The Chelation Effect: Maximizing Plant Growth
What is a chelate and how can this compound maximize the growth and productivity of your plants? Molly Sweitzer has the details.
There is nothing more satisfying than getting a plant species to flower. Then, after understanding a plant's life cycle, more attention can be focused on the ecology of a garden. Figuring out how your plants interact with their surrounding environment is imperative and makes it a lot easier to tweak conditions to improve plant growth and garden productivity.
The selection of nutrients, additives and supplements available in the gardening industry is extensive and it is important to understand the interaction between the grow media and roots when deciding what to feed, and how to care for, plants.
More Advanced Observations
After becoming familiar with a plant's life cycle, subtle changes in leaf color, shape and texture become regular observations. Noticing this, I experimented with different nutrients, supplements and additives to counteract the deficiencies and gaps in my indoor ecosystem. After researching tons of fertilizers, I noticed a common ingredient amongst all of them, EDTA, and I decided I needed to figure out how it was affecting my plants.
Some fertilizers contain chelates (i.e., ironEDTA) that act as a packaging system to deliver essential micronutrients to a plant. A chelate is a chemical compound made up of a metal ion and a special molecule called a chelating agent. The molecular structure of a chelating agent, or ligand, is interesting because it forms multiple bonds with one metal ion, making it super stable.
Macronutrients like nitrogen, phosphorus, potassium, calcium, magnesium and sulfur are absorbed relatively easily by plants. The metal ions required for plant growth, called micronutrients (iron, zinc, copper, manganese, chlorine, boron, nickel and molybdenum are a few examples), can bond with another ion or molecule in the grow media or solution, thus rendering it unavailable for plant uptake.
Under high pH growing conditions, iron, manganese, zinc and copper react with ions to form insoluble substances that cannot be absorbed by the roots. However, if a micronutrient reacts with a chelating agent, it becomes stable in the media until the root requires it.
The Chelating Agent
After the chelating agent delivers the micronutrient to the root, it returns to the grow media, bonds to another essential micronutrient and continues the cycle.

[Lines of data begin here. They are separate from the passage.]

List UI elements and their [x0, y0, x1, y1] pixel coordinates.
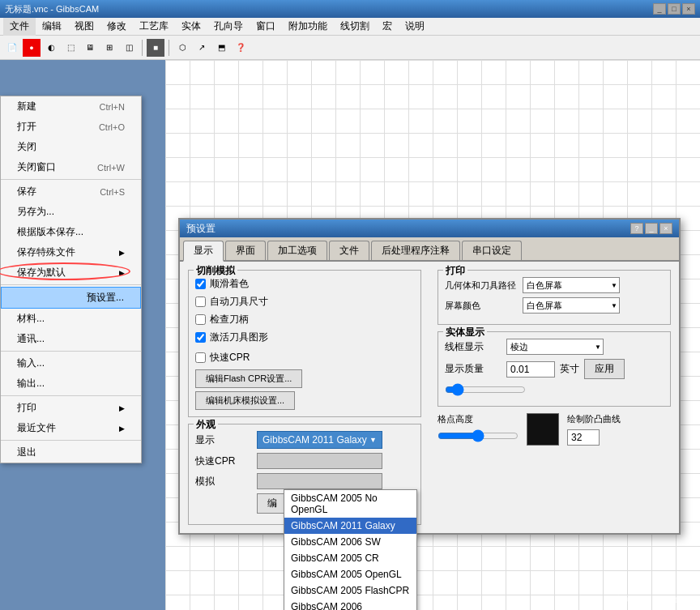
dialog-minimize-btn[interactable]: _	[645, 223, 658, 234]
geom-select[interactable]: 白色屏幕	[523, 277, 620, 293]
menu-hole[interactable]: 孔向导	[207, 18, 250, 36]
menu-item-closewindow[interactable]: 关闭窗口 Ctrl+W	[1, 157, 141, 177]
menu-addon[interactable]: 附加功能	[282, 18, 334, 36]
menu-wirecutting[interactable]: 线切割	[334, 18, 376, 36]
toolbar-btn-7[interactable]: ◫	[120, 39, 138, 57]
holder-checkbox[interactable]	[195, 314, 206, 325]
holder-label: 检查刀柄	[210, 313, 249, 326]
quality-slider[interactable]	[445, 383, 526, 396]
curve-input[interactable]	[567, 429, 600, 446]
menu-item-open[interactable]: 打开 Ctrl+O	[1, 117, 141, 137]
flash-cpr-btn[interactable]: 编辑Flash CPR设置...	[195, 369, 302, 388]
menu-separator-4	[1, 395, 141, 396]
tab-serial[interactable]: 串口设定	[462, 241, 522, 260]
menu-item-import[interactable]: 输入...	[1, 353, 141, 373]
menu-item-print[interactable]: 打印 ▶	[1, 398, 141, 418]
dropdown-option-4[interactable]: GibbsCAM 2005 OpenGL	[284, 566, 416, 582]
dropdown-option-0[interactable]: GibbsCAM 2005 No OpenGL	[284, 490, 416, 518]
tab-interface[interactable]: 界面	[225, 241, 266, 260]
toolshape-checkbox[interactable]	[195, 332, 206, 343]
toolbar-btn-5[interactable]: 🖥	[81, 39, 99, 57]
smooth-checkbox[interactable]	[195, 279, 206, 289]
toolbar-btn-6[interactable]: ⊞	[100, 39, 118, 57]
grid-slider-row	[438, 429, 519, 445]
color-box[interactable]	[527, 413, 559, 446]
menu-item-exit[interactable]: 退出	[1, 442, 141, 463]
menu-bar: 文件 编辑 视图 修改 工艺库 实体 孔向导 窗口 附加功能 线切割 宏 说明	[0, 18, 700, 36]
autotool-label: 自动刀具尺寸	[210, 295, 268, 309]
menu-item-saveas[interactable]: 另存为...	[1, 202, 141, 222]
apply-btn[interactable]: 应用	[584, 359, 625, 379]
tab-display[interactable]: 显示	[183, 241, 224, 262]
simulate-color-bar[interactable]	[257, 473, 382, 489]
grid-slider[interactable]	[438, 429, 519, 442]
menu-item-new[interactable]: 新建 Ctrl+N	[1, 96, 141, 117]
tab-machining[interactable]: 加工选项	[267, 241, 327, 260]
toolbar-btn-8[interactable]: ■	[147, 39, 164, 57]
menu-item-prefs[interactable]: 预设置...	[1, 287, 141, 309]
menu-item-recent[interactable]: 最近文件 ▶	[1, 418, 141, 438]
menu-item-savespecial[interactable]: 保存特殊文件 ▶	[1, 242, 141, 262]
screen-select[interactable]: 白色屏幕	[523, 297, 620, 314]
grid-height-row: 格点高度	[438, 413, 519, 425]
menu-solid[interactable]: 实体	[175, 18, 207, 36]
close-button[interactable]: ×	[682, 3, 695, 15]
menu-toollib[interactable]: 工艺库	[133, 18, 175, 36]
menu-view[interactable]: 视图	[68, 18, 100, 36]
dropdown-option-2[interactable]: GibbsCAM 2006 SW	[284, 534, 416, 550]
quick-cpr-row: 快速CPR 编辑Flash CPR设置... 编辑机床模拟设置...	[195, 351, 414, 410]
display-select[interactable]: GibbsCAM 2011 Galaxy ▼	[257, 431, 382, 449]
autotool-checkbox[interactable]	[195, 296, 206, 307]
quality-input[interactable]	[506, 361, 555, 378]
quick-cpr-checkbox[interactable]	[195, 352, 206, 363]
menu-item-save[interactable]: 保存 Ctrl+S	[1, 181, 141, 202]
toolbar-btn-11[interactable]: ⬒	[212, 39, 230, 57]
preferences-dialog: 预设置 ? _ × 显示 界面 加工选项 文件 后处理程序注释 串口设定	[178, 218, 681, 535]
minimize-button[interactable]: _	[653, 3, 666, 15]
toolbar-btn-9[interactable]: ⬡	[173, 39, 191, 57]
menu-item-comms[interactable]: 通讯...	[1, 329, 141, 349]
dialog-help-btn[interactable]: ?	[630, 223, 643, 234]
menu-item-materials[interactable]: 材料...	[1, 309, 141, 329]
tab-files[interactable]: 文件	[329, 241, 369, 260]
display-form-label: 显示	[195, 433, 252, 447]
wireframe-select[interactable]: 棱边	[506, 339, 604, 355]
toolbar-btn-3[interactable]: ◐	[42, 39, 60, 57]
menu-macro[interactable]: 宏	[376, 18, 399, 36]
quick-cpr-color-bar[interactable]	[257, 453, 382, 469]
dialog-content: 切削模拟 顺滑着色 自动刀具尺寸 检查刀柄	[180, 262, 679, 533]
dropdown-option-1[interactable]: GibbsCAM 2011 Galaxy	[284, 518, 416, 534]
toolbar-btn-2[interactable]: ●	[23, 39, 41, 57]
menu-item-savedefault[interactable]: 保存为默认 ▶	[1, 262, 141, 283]
dropdown-option-3[interactable]: GibbsCAM 2005 CR	[284, 550, 416, 566]
grid-section: 格点高度	[438, 413, 519, 445]
dropdown-option-6[interactable]: GibbsCAM 2006	[284, 599, 416, 610]
toolbar-btn-1[interactable]: 📄	[3, 39, 21, 57]
menu-modify[interactable]: 修改	[100, 18, 133, 36]
print-label: 打印	[443, 264, 467, 278]
toolbar-btn-10[interactable]: ↗	[193, 39, 211, 57]
checkbox-autotool: 自动刀具尺寸	[195, 295, 414, 309]
curve-section: 绘制阶凸曲线	[567, 413, 621, 446]
screen-color-row: 屏幕颜色 白色屏幕 ▼	[445, 297, 664, 314]
dialog-close-btn[interactable]: ×	[659, 223, 672, 234]
menu-item-close[interactable]: 关闭	[1, 137, 141, 157]
menu-window[interactable]: 窗口	[250, 18, 282, 36]
print-group: 打印 几何体和刀具路径 白色屏幕 ▼ 屏幕颜色	[438, 270, 671, 325]
screen-color-label: 屏幕颜色	[445, 300, 518, 312]
curve-value-row	[567, 429, 621, 446]
menu-file[interactable]: 文件	[3, 18, 36, 36]
dropdown-option-5[interactable]: GibbsCAM 2005 FlashCPR	[284, 582, 416, 599]
menu-item-export[interactable]: 输出...	[1, 373, 141, 394]
toolbar-btn-12[interactable]: ❓	[232, 39, 250, 57]
tab-postproc[interactable]: 后处理程序注释	[371, 241, 460, 260]
quick-cpr-row-app: 快速CPR	[195, 453, 414, 469]
menu-item-saveversion[interactable]: 根据版本保存...	[1, 222, 141, 242]
menu-help[interactable]: 说明	[399, 18, 431, 36]
toolbar-btn-4[interactable]: ⬚	[62, 39, 79, 57]
maximize-button[interactable]: □	[668, 3, 681, 15]
main-area: 新建 Ctrl+N 打开 Ctrl+O 关闭 关闭窗口 Ctrl+W 保存 Ct…	[0, 60, 700, 610]
wireframe-select-wrapper: 棱边 ▼	[506, 339, 604, 355]
menu-edit[interactable]: 编辑	[36, 18, 68, 36]
machine-sim-btn[interactable]: 编辑机床模拟设置...	[195, 391, 295, 410]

The chelating agent does not lock out nutrients when it returns to the media; rather, it finds another metal ion to bond with to become stable. Chelating agents have a high affinity for metal ions-the micronutrients plants want-so they reduce the formation of unwanted precipitates that the roots cannot absorb.
Many fertilizers include synthetic chelates to increase the uptake of nutrients by plants. The most commonly used synthetic chelating agents are:
- EDTA (ethylenediaminetetraacetic acid)
- DTPA (diethylenetriaminepentaacetate)
- EDDHA (ethylenediaminedihydroxy-phenylacetic acid)
EDTA is the cheapest synthetic chelating agent to produce; however, it's not totally effective in the pH range commonly used for gardening. And, while EDDHA has been tested to show the most significant increase in productivity and growth, it is the more expensive synthetic chelating agent.
Natural chelating agents are siderophores, organic acids and amino acids. Micro-organisms and plant roots release different siderophores to roam the media looking for iron that is complexed, or in an insoluble form that cannot be used by a plant, to chelate with (i.e., to bond with a metal ion to become stable) to make it available for uptake by the roots.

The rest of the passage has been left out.